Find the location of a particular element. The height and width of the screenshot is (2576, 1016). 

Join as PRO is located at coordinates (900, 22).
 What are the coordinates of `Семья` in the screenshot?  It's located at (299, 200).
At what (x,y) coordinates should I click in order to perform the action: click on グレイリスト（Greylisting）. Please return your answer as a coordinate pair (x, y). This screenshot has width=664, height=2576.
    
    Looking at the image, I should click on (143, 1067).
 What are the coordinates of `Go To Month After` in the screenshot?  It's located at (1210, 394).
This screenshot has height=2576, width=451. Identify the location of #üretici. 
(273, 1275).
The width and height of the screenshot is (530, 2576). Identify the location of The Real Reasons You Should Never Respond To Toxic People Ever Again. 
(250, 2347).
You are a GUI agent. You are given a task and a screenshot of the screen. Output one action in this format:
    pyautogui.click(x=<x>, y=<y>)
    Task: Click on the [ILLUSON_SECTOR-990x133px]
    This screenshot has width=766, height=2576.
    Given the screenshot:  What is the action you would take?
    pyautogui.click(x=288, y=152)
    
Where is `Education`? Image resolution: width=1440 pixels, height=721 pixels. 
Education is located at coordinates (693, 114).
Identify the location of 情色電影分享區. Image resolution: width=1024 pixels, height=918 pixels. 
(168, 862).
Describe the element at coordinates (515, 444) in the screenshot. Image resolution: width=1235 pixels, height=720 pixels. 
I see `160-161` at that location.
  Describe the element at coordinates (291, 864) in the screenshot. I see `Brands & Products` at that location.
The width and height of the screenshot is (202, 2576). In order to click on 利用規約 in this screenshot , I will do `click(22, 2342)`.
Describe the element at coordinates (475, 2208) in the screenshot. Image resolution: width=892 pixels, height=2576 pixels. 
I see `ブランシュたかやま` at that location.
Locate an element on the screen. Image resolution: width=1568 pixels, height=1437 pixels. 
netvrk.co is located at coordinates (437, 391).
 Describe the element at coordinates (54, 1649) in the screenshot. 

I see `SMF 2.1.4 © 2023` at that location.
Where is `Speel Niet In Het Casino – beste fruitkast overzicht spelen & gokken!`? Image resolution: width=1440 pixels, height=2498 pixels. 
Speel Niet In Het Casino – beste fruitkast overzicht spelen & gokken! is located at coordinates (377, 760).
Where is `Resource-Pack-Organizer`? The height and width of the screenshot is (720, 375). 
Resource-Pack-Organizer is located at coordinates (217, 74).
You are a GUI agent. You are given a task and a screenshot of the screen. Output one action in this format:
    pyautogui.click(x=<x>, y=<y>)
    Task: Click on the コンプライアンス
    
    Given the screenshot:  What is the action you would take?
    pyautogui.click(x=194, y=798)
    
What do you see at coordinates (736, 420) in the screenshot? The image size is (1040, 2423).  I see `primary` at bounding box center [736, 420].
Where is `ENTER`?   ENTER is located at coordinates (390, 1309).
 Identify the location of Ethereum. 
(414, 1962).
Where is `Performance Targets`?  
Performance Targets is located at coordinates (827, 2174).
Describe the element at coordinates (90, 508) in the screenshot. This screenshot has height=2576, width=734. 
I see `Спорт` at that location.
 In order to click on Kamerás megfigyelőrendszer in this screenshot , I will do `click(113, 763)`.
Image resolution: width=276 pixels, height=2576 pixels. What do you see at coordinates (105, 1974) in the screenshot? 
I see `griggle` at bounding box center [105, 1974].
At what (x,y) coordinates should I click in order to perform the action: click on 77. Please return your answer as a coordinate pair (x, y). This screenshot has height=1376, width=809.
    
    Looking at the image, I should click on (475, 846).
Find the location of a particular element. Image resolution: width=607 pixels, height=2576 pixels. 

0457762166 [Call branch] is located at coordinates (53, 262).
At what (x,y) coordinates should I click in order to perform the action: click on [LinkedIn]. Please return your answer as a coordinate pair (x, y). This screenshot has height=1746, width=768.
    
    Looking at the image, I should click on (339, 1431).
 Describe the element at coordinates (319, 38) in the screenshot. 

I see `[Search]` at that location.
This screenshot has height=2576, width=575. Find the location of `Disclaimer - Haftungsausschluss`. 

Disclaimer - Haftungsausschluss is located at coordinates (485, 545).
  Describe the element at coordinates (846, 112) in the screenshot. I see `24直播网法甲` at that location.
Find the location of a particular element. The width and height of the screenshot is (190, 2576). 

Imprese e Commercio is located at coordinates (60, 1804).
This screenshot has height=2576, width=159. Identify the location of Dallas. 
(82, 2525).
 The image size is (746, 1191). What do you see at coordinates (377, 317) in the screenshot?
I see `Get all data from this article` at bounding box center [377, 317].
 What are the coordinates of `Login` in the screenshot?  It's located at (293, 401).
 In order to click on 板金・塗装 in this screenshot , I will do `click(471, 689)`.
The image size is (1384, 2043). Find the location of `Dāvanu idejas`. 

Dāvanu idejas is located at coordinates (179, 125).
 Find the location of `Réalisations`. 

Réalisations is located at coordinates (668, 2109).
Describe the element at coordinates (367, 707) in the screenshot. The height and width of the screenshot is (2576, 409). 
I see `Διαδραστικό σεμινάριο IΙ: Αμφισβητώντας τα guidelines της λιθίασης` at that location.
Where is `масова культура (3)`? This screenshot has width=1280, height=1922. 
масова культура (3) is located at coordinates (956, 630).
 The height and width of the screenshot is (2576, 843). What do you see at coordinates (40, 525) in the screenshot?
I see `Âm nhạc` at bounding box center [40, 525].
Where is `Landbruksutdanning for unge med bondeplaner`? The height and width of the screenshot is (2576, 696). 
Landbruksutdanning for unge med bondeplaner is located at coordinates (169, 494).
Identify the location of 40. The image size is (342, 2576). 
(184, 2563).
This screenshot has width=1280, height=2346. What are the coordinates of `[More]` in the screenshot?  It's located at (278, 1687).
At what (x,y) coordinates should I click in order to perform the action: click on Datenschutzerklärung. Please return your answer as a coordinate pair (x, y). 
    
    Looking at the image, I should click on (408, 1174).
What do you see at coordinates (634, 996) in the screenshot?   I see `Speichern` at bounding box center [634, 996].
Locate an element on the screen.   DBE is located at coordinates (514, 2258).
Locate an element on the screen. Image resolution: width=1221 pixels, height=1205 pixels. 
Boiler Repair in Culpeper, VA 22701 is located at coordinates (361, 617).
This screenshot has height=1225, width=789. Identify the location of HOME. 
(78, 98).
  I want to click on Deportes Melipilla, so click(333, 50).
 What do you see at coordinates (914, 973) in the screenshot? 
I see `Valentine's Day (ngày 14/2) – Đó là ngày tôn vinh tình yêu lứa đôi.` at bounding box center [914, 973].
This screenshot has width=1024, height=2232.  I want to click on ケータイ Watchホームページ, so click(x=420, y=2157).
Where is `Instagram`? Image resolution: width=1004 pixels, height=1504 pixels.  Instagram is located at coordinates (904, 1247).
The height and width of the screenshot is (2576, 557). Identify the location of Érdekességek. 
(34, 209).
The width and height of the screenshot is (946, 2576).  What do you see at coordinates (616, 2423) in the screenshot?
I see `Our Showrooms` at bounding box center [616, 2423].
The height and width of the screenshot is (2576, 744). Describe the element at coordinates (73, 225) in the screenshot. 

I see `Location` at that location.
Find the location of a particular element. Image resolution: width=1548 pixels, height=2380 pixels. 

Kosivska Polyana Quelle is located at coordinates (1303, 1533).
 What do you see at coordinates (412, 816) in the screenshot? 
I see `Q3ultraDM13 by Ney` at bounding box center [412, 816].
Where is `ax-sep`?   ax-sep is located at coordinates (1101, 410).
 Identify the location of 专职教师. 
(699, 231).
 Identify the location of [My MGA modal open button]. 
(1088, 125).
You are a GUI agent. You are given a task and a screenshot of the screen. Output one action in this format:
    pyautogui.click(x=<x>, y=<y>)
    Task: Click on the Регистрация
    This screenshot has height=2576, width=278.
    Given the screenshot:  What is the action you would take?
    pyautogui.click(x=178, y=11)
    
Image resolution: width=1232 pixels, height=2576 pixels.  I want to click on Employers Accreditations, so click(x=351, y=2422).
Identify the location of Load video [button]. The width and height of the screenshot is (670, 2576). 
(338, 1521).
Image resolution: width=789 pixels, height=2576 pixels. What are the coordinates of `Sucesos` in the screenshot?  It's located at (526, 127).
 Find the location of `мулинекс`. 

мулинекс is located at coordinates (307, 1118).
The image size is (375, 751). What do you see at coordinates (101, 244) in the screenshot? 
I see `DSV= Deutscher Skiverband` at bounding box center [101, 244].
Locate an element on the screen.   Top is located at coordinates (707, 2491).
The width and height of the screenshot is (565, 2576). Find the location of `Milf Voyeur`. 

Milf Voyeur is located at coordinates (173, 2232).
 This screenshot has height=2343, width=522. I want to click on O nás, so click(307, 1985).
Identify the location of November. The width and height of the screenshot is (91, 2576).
+===+
**Task:**
Among the lines above, repeat exactly those from the line with "This screenshot has height=2576, width=451." to the line with "Task: Click on the [ILLUSON_SECTOR-990x133px]", counting both ends.

**Solution to this task:**
This screenshot has height=2576, width=451. Identify the location of #üretici. 
(273, 1275).
The width and height of the screenshot is (530, 2576). Identify the location of The Real Reasons You Should Never Respond To Toxic People Ever Again. 
(250, 2347).
You are a GUI agent. You are given a task and a screenshot of the screen. Output one action in this format:
    pyautogui.click(x=<x>, y=<y>)
    Task: Click on the [ILLUSON_SECTOR-990x133px]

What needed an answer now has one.